As an Internet forum of Svarozhichi shows, they argued that the first Indo-Aryans, and therefore future Russians, would have created powerful civilization in Siberia (considering this region as a geographical heart of Indo-Aryan continent) or in the steppe area stretching between the Black Sea and the Caspian Sea. The second place has the reference to the Scythians as the matrix element of Slavs ancient history. Another nativist use of place and archeological discovery was related with Arkaim in Chelyabinsk region. Many disciples of new religious movements characterized this place as the capital of the ancient Russo-Indo-Aryan civilization, theorizing that Zarathustra had lived there. Today some members of Svarozhichi community of different educational and social background play an important role in spreading such discourses. Featured on the Internet forums of Svarozhichi are teachings with Vedic references by the first doctrinarians, like Yuri Miroliubov or Sergey Lesnoi, as well as those of their contemporary disciples, presenting the Book of Vles manuscript and taking part in conversations about the prestigious Indo-Aryan past of the Russians.

Svarozhichi practice ancient Russian native traditions of the Earth mother and consider Slavs children of the forest rediscovering their original harmony with nature. They wear special clothes (Slavic tunics and head-bands) for religious feasts, replace foreign words with Slavic equivalents (svetopisi instead of fotografii; izvedy instead of interv’iu).

Rituals play a significant role in the involvement of participants, in the articulations of shared meanings and the formulation of new community ties (ritual practices connected to the sanctification of water, fire, and cereal grains). The anthropologist Sarah M. Pike stated: “Heathen identity is primarily expressed as festivals trough music and dance.” The festivals of Svarozhichi are generally linked with the annual cycle of seasons; the summer and winter solstices, as the longest and shortest days of the annual cycle, are widely celebrated holidays. These religious practices can be called reconstructionist because they incorporate old, traditional elements with ideas and practices found in other historical resources.
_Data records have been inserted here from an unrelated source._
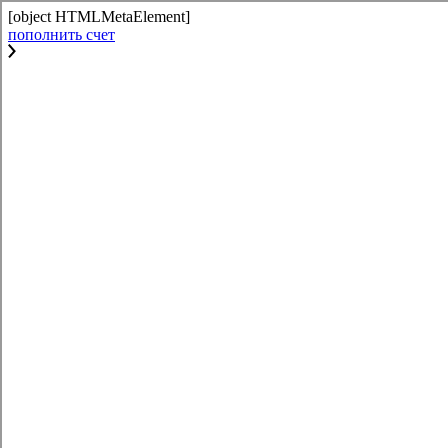
[object HTMLMetaElement]
пополнить счет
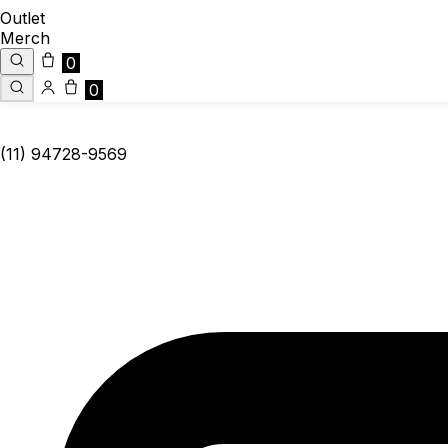
Outlet
Merch
0
0
(11) 94728-9569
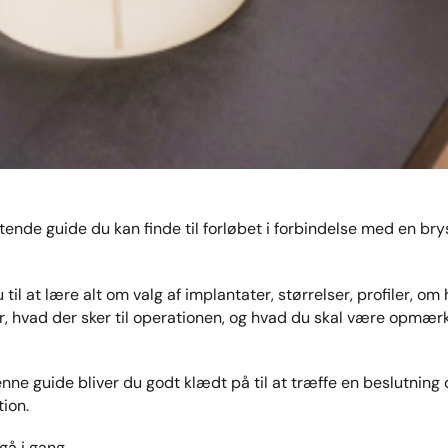
ende guide du kan finde til forløbet i forbindelse med en br
il at lære alt om valg af implantater, størrelser, profiler, om
r, hvad der sker til operationen, og hvad du skal være opmær
enne guide bliver du godt klædt på til at træffe en beslutning
ion.
 gå i gang.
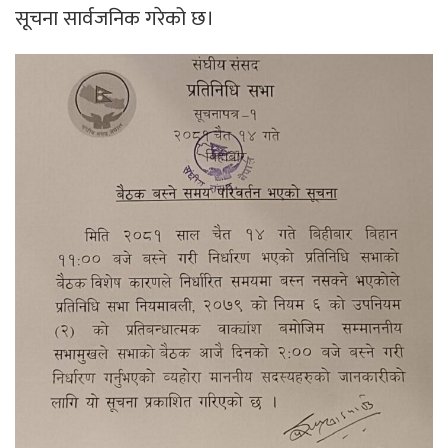
सूचना सार्वजनिक गरेको छ।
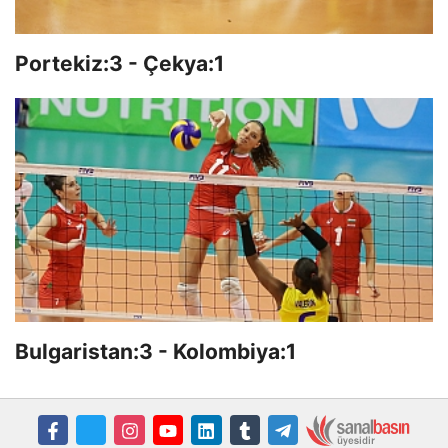
Portekiz:3 - Çekya:1
Bulgaristan:3 - Kolombiya:1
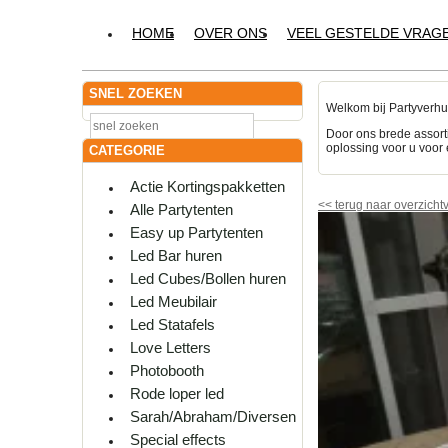
HOME
OVER ONS
VEEL GESTELDE VRAG
SNEL ZOEKEN
Welkom bij Partyverhu
Door ons brede assort
oplossing voor u voor 
CATEGORIE
Actie Kortingspakketten
<<
terug naar overzicht
Alle Partytenten
Easy up Partytenten
Led Bar huren
Led Cubes/Bollen huren
Led Meubilair
Led Statafels
Love Letters
Photobooth
Rode loper led
Sarah/Abraham/Diversen
Special effects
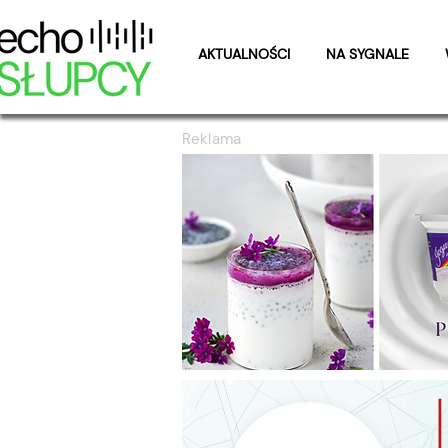
AKTUALNOŚCI
NA SYGNALE
Reklama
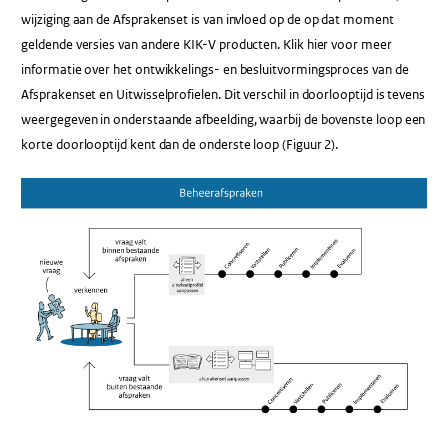
wijziging aan de Afsprakenset is van invloed op de op dat moment
geldende versies van andere KIK-V producten. Klik hier voor meer
informatie over het ontwikkelings- en besluitvormingsproces van de
Afsprakenset en Uitwisselprofielen. Dit verschil in doorlooptijd is tevens
weergegeven in onderstaande afbeelding, waarbij de bovenste loop een
korte doorlooptijd kent dan de onderste loop (Figuur 2).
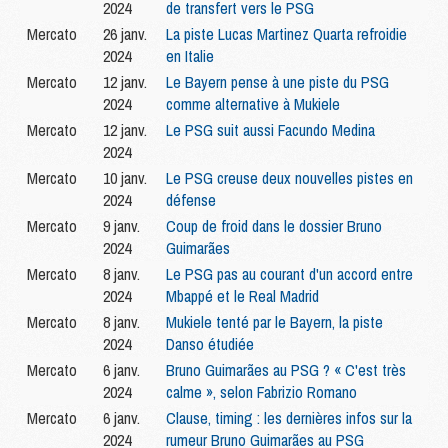
2024
de transfert vers le PSG
Mercato
26 janv.
La piste Lucas Martinez Quarta refroidie
2024
en Italie
Mercato
12 janv.
Le Bayern pense à une piste du PSG
2024
comme alternative à Mukiele
Mercato
12 janv.
Le PSG suit aussi Facundo Medina
2024
Mercato
10 janv.
Le PSG creuse deux nouvelles pistes en
2024
défense
Mercato
9 janv.
Coup de froid dans le dossier Bruno
2024
Guimarães
Mercato
8 janv.
Le PSG pas au courant d'un accord entre
2024
Mbappé et le Real Madrid
Mercato
8 janv.
Mukiele tenté par le Bayern, la piste
2024
Danso étudiée
Mercato
6 janv.
Bruno Guimarães au PSG ? « C'est très
2024
calme », selon Fabrizio Romano
Mercato
6 janv.
Clause, timing : les dernières infos sur la
2024
rumeur Bruno Guimarães au PSG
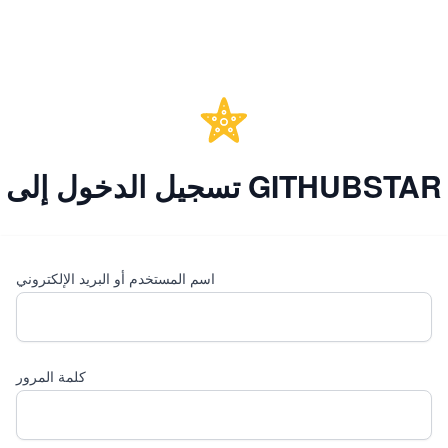
تسجيل الدخول إلى GITHUBSTAR
اسم المستخدم أو البريد الإلكتروني
كلمة المرور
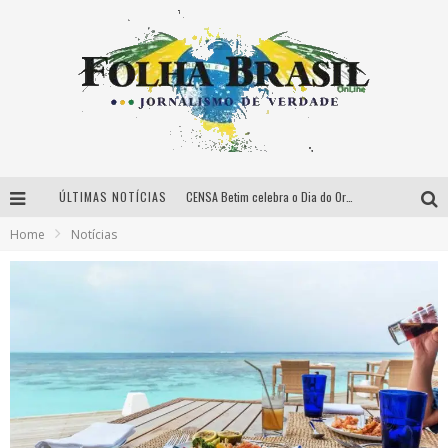
ÚLTIMAS NOTÍCIAS
CENSA Betim celebra o Dia do Orgulho Autista
Home
Notícias
Associação que reúne empresas e profissionais de eventos arrecada alimentos e itens de higiene para doações
Hotel infantil ganha permissão para voltar a funcionar
Santuário do Caraça anuncia reabertura para hóspedes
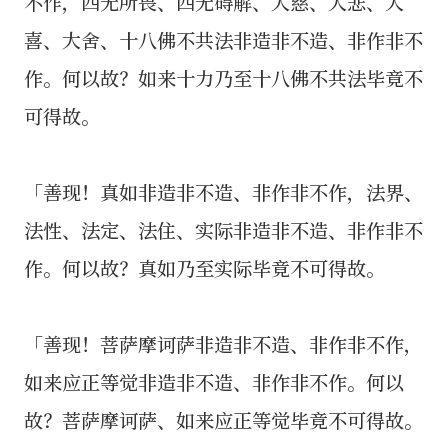
不作，四无所畏、四无碍解、大慈、大悲、大
喜、大舍、十八佛不共法非造非不造、非作非不
作。何以故？如来十力乃至十八佛不共法毕竟不
可得故。
「善现！真如非造非不造、非作非不作，法界、
法性、法定、法住、实际非造非不造、非作非不
作。何以故？真如乃至实际毕竟不可得故。
「善现！菩萨摩诃萨非造非不造、非作非不作，
如来应正等觉非造非不造、非作非不作。何以
故？菩萨摩诃萨、如来应正等觉毕竟不可得故。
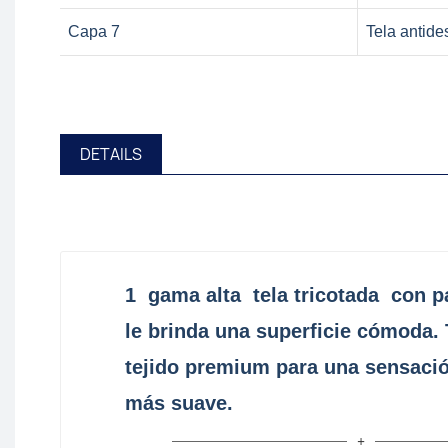
Capa 7
Tela antide
DETAILS
1
gama alta
tela tricotada
con pa
le brinda una superficie cómoda.
tejido premium para una sensació
más suave.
For example, the ritual Veneration of Ancient Russian Knights is organized May 9th in honor of the victory of Prince Svyatoslav in the battle with Hazars. The sense of this ritual is closely related with attracting to Slavic ideas of new-member and also whole generations of families. Svarozhichi regard these festivals as better established, more authoritative, and more authentic than those that are newly created or vaguely reconstructed. Such symbols as a trident and objects representing fire are prominent as is the repetitive refrain of “Glory to Svarog! Glory to Slavs!” Rituals of veneration are celebrated with traditional folk singing, bonfire jumping, and circle and spiral dancing. They pray also to the symbol of the swastika as a representation of the sun. They have also rehabilitated some warrior codes also found in the Cossack traditions. 

The Heathen movements in Ural and Western Siberia fully correspond to the constructivist viewpoint of the development of religious consciousness in contemporary epoch. Heathenistic national visions are based on a unique interpretation of ethnic proto-history, a strong commitment to non-Christian, “ancient” roots of ethnic culture and a spiritual concept of the nation.